Copy out each line of the entries where the word "Estados" is present.

━━━ Available records

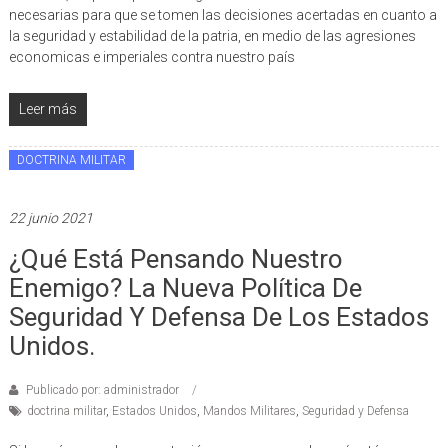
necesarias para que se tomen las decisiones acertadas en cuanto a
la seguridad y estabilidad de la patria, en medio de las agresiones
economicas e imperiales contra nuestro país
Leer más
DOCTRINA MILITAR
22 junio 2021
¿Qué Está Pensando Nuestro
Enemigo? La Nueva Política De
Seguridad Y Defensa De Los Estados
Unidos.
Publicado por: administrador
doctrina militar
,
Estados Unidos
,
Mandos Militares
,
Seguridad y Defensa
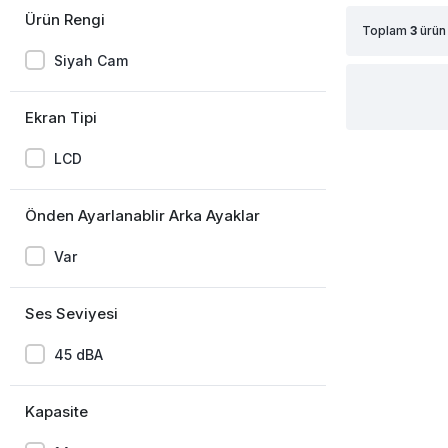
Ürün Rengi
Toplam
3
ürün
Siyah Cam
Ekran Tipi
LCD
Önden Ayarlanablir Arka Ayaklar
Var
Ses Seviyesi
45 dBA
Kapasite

━━━━━━
━━━ Available records

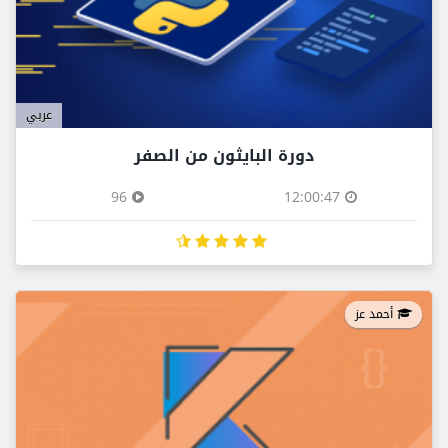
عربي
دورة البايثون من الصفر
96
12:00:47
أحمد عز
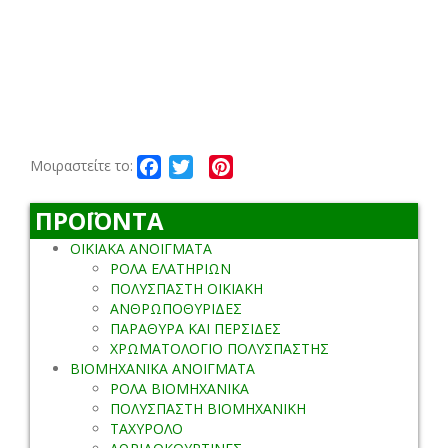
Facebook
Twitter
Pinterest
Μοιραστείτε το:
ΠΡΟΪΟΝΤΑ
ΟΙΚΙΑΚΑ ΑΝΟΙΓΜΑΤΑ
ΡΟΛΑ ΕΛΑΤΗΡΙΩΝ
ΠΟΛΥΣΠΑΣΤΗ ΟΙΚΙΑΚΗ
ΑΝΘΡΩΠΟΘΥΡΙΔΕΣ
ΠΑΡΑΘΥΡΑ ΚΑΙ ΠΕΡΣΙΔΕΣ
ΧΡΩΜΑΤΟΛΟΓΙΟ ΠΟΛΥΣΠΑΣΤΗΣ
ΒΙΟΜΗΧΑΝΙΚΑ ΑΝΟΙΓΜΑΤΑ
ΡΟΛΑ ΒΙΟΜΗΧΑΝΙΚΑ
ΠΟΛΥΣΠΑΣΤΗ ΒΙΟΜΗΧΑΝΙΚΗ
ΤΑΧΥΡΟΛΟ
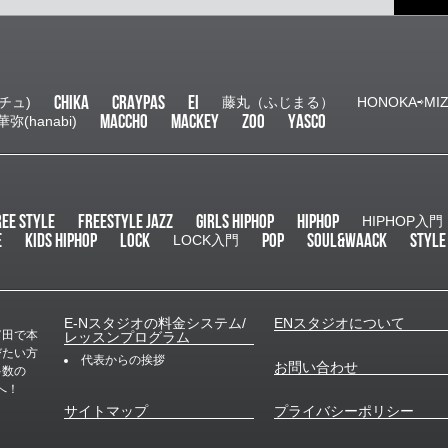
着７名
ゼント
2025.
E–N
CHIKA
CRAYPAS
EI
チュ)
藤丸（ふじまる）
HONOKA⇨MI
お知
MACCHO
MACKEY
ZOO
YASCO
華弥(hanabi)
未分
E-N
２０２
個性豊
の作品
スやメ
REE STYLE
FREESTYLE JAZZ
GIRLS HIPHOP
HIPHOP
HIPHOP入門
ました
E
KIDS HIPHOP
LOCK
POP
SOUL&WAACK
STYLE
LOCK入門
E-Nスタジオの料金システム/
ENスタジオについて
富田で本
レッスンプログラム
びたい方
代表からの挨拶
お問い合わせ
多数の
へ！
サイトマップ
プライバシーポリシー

━━━━━━

*Task response*
Seguridad Y Defensa De Los Estados
Estados Unidos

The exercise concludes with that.